I could hear my daughter Eleni exclaiming from the next
room, “Why would you say something like that?
You have no filter!”
It’s true. I was thinking the same thing myself, as Amalia
asked, “Why is he dead?”
“Well he was very old,” I replied lamely.
“Like you?” she asked.
“Oh, much older than I am,” I lied.
I was also, according to Eleni, the person who introduced
Amalia to the concept of heaven when she asked one day where my Mommy was and I
replied “in heaven.” The conversation
ended there, but she must have been mulling it over.
On a more recent visit to New York, Amalia and her Mommy
took me out to a restaurant for dinner on the last night before I left for home. On the way to the restaurant Amalia suggested
brightly, “Mommy, I’ve got a great idea!
We should take Yiayia out to dinner on her last night with us before she
goes to heaven!”
Hilarity ensued, although I assured Amalia that it was an
excellent idea, but I wasn’t planning on going to heaven just yet because I
wanted to dance at her wedding first.
Maurice Sendak aside, Amalia has been distressing her mother
for months by insisting that she doesn’t want to grow up. She doesn’t even want to turn five. She wants to stay four years old forever.
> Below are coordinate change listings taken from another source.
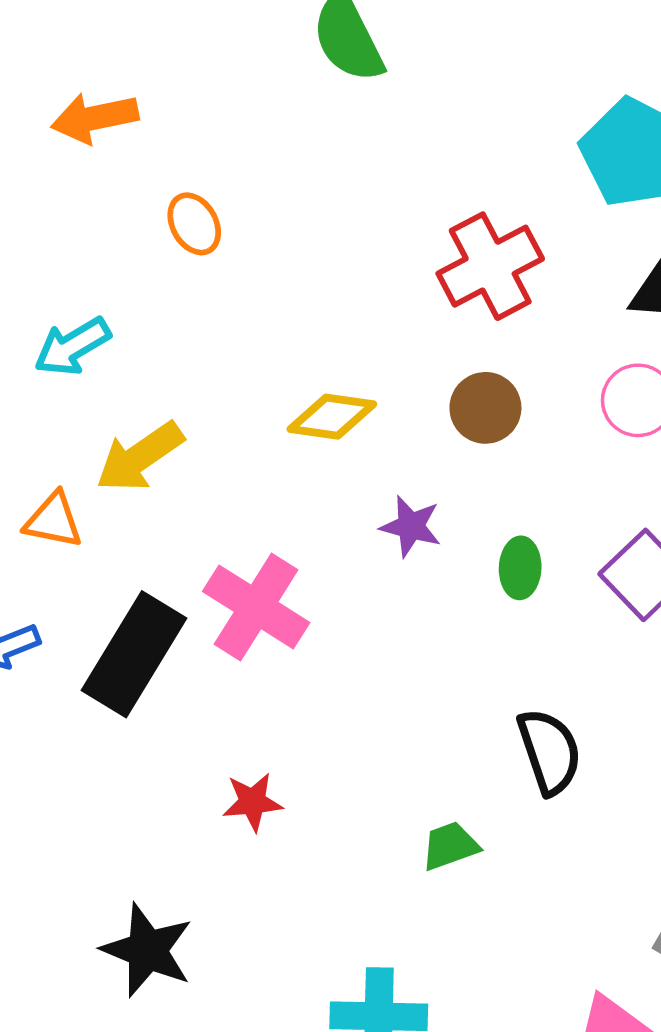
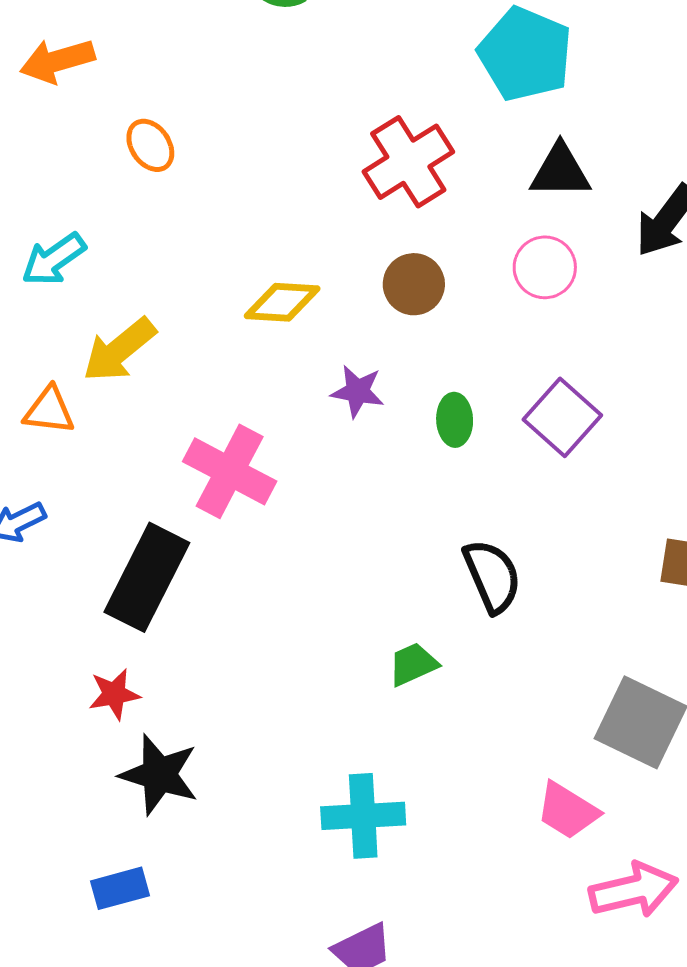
black rectangle: (134, 654) -> (147, 577), moved
red star: (252, 802) -> (114, 694), moved

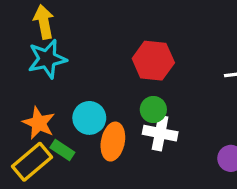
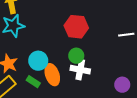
orange ellipse: (113, 142) -> (52, 75), turned -30
green rectangle: (62, 150) -> (33, 82), moved

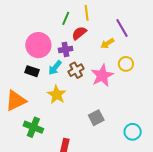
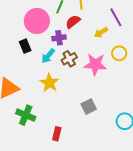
pink circle: (38, 45) -> (37, 21), moved
black rectangle: (32, 71) -> (25, 46), moved, turned 48
pink star: (102, 76) -> (95, 64), turned 30

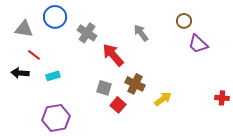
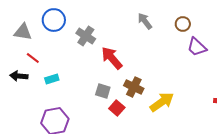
gray arrow: (141, 33) -> (145, 21), moved
yellow arrow: (163, 99) -> (162, 102), size x1.4

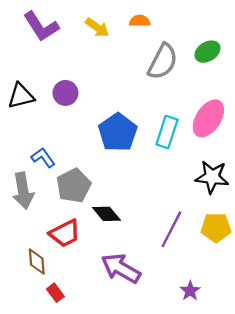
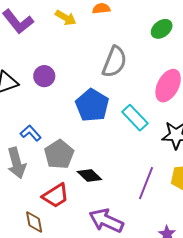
gray semicircle: (163, 62) -> (115, 62), moved
cyan rectangle: (167, 132) -> (135, 118), moved, turned -56

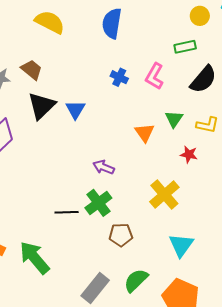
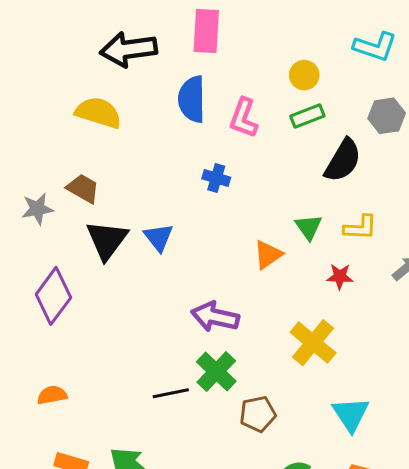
yellow circle: (200, 16) -> (304, 75), moved
pink L-shape: (154, 76) -> (244, 118), moved
orange triangle: (145, 133) -> (268, 255), turned 40
purple arrow: (104, 167) -> (215, 317), size x1.4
This is a very scary thing to hear, especially for a parent. When Amalia says it to me, I counter by
listing all the good things she’ll be able to do when she’s older that she
can’t do now—ride a bike, drive a car, even get married and have her own
children.
Recently, after my recitation of the good things that come
with age, Amalia conceded that she would like to grow up after all, but that
she never wanted to be “Old like you, so that people look at the veins in my
hands.”
The veins on the back of my hands were bothering Amalia even
before she could talk very well. It must
have been when she was around two and really into putting Disney character Band-aids
on everyone and everything. One day she
pointed at my hands with concern, said “boo-boo!” and tried to put Band-aids on
the backs of my hands. I explained that
it wasn’t a boo-boo, but just the way hands look when you’re old.
Amalia’s Mommy was wondering if she should talk to the
child’s teachers, or a psychiatrist, about her obsession with death and old
age, but I looked it up on line and discovered there are a lot of
four-year-olds out there who don’t want to grow older and who ask disturbing
questions about death. I think they
don’t want to grow older because their lives are so terrific right now and they
sense that older people have to deal with unpleasant things like homework,
exams, lack of money and social insecurities….and death.
Questions about death are disturbing to us because we’re
wondering the same things our children are, and we don’t know the answers. No one does.
As for the question above-- “Yiayia, can people in heaven
see us down here?” --I told Amalia that nobody knows the answer to that
question for sure, but I was convinced that when I was in heaven—and I didn’t
plan on being there for a very long time, because I’m so determined to dance at
her wedding—when I was in heaven looking down, I’d see all the great things
that Amalia was going to accomplish as she grew up, and I’d be so proud of her.